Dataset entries
╭──

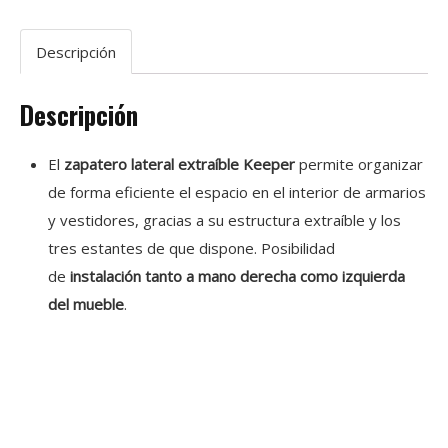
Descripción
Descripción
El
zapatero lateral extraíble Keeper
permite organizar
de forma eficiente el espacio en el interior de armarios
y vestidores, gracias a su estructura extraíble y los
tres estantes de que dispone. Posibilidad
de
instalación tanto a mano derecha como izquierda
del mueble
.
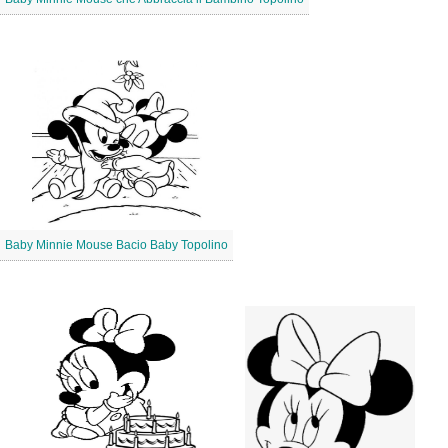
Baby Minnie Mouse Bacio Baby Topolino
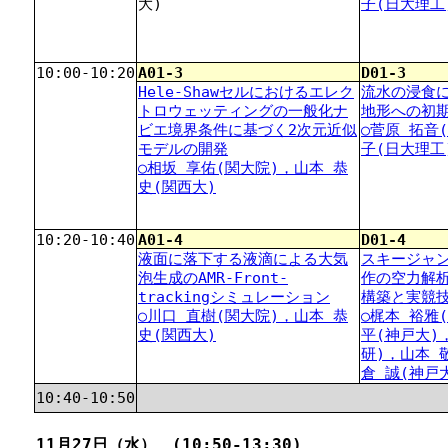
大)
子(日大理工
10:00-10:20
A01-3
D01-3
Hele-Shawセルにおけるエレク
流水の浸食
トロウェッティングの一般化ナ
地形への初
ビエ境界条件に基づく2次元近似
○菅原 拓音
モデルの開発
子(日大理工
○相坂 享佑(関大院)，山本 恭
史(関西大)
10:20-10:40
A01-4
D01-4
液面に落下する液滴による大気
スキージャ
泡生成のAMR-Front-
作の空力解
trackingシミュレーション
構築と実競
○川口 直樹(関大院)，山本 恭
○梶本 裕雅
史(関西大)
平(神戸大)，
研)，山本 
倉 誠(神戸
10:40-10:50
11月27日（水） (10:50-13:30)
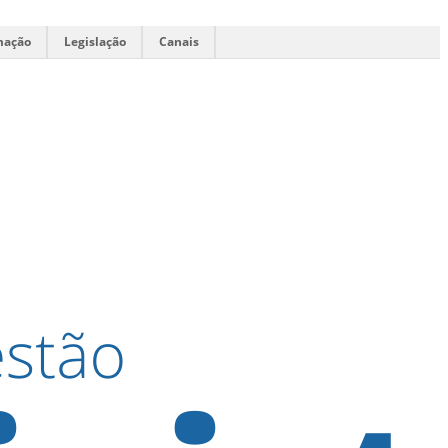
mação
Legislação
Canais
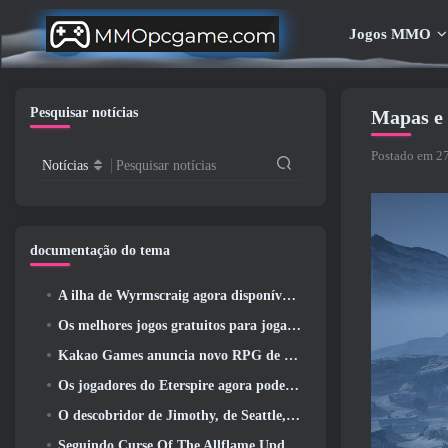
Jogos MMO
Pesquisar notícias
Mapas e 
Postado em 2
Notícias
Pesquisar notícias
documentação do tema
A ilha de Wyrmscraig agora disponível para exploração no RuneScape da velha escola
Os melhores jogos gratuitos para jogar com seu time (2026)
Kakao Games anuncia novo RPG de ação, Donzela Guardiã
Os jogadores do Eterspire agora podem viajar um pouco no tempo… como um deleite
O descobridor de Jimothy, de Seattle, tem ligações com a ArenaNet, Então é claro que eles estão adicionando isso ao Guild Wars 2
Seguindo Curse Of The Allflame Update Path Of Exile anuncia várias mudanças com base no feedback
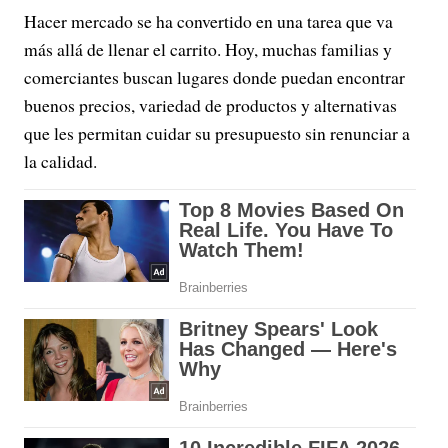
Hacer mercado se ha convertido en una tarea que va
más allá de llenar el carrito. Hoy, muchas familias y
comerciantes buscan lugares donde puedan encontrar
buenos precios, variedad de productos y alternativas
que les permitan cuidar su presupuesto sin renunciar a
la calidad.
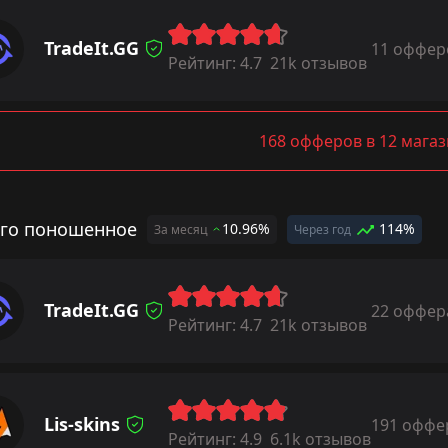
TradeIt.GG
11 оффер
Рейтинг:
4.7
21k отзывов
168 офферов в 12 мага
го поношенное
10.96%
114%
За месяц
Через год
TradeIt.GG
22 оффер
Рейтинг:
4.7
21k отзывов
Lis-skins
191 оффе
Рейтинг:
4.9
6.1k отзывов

╰──

TASK REQUIREMENTS: Write out each line again, exactly as it appears above, except for any picture.

RESPONSE BELOW:
Descripción
Descripción
El
zapatero lateral extraíble Keeper
permite organizar
de forma eficiente el espacio en el interior de armarios
y vestidores, gracias a su estructura extraíble y los
tres estantes de que dispone. Posibilidad
de
instalación tanto a mano derecha como izquierda
del mueble
.
Baby Minnie Mouse Bacio Baby Topolino
大)
子(日大理工
10:00-10:20
A01-3
D01-3
Hele-Shawセルにおけるエレク
流水の浸食
トロウェッティングの一般化ナ
地形への初
ビエ境界条件に基づく2次元近似
○菅原 拓音
モデルの開発
子(日大理工
○相坂 享佑(関大院)，山本 恭
史(関西大)
10:20-10:40
A01-4
D01-4
液面に落下する液滴による大気
スキージャ
泡生成のAMR-Front-
作の空力解
trackingシミュレーション
構築と実競
○川口 直樹(関大院)，山本 恭
○梶本 裕雅
史(関西大)
平(神戸大)，
研)，山本 
倉 誠(神戸
10:40-10:50
11月27日（水） (10:50-13:30)
mação
Legislação
Canais
Jogos MMO
Pesquisar notícias
Mapas e 
Postado em 2
Notícias
Pesquisar notícias
documentação do tema
A ilha de Wyrmscraig agora disponível para exploração no RuneScape da velha escola
Os melhores jogos gratuitos para jogar com seu time (2026)
Kakao Games anuncia novo RPG de ação, Donzela Guardiã
Os jogadores do Eterspire agora podem viajar um pouco no tempo… como um deleite
O descobridor de Jimothy, de Seattle, tem ligações com a ArenaNet, Então é claro que eles estão adicionando isso ao Guild Wars 2
Seguindo Curse Of The Allflame Update Path Of Exile anuncia várias mudanças com base no feedback
Hacer mercado se ha convertido en una tarea que va
más allá de llenar el carrito. Hoy, muchas familias y
comerciantes buscan lugares donde puedan encontrar
buenos precios, variedad de productos y alternativas
que les permitan cuidar su presupuesto sin renunciar a
la calidad.
TradeIt.GG
11 оффер
Рейтинг:
4.7
21k отзывов
168 офферов в 12 мага
го поношенное
10.96%
114%
За месяц
Через год
TradeIt.GG
22 оффер
Рейтинг:
4.7
21k отзывов
Lis-skins
191 оффе
Рейтинг:
4.9
6.1k отзывов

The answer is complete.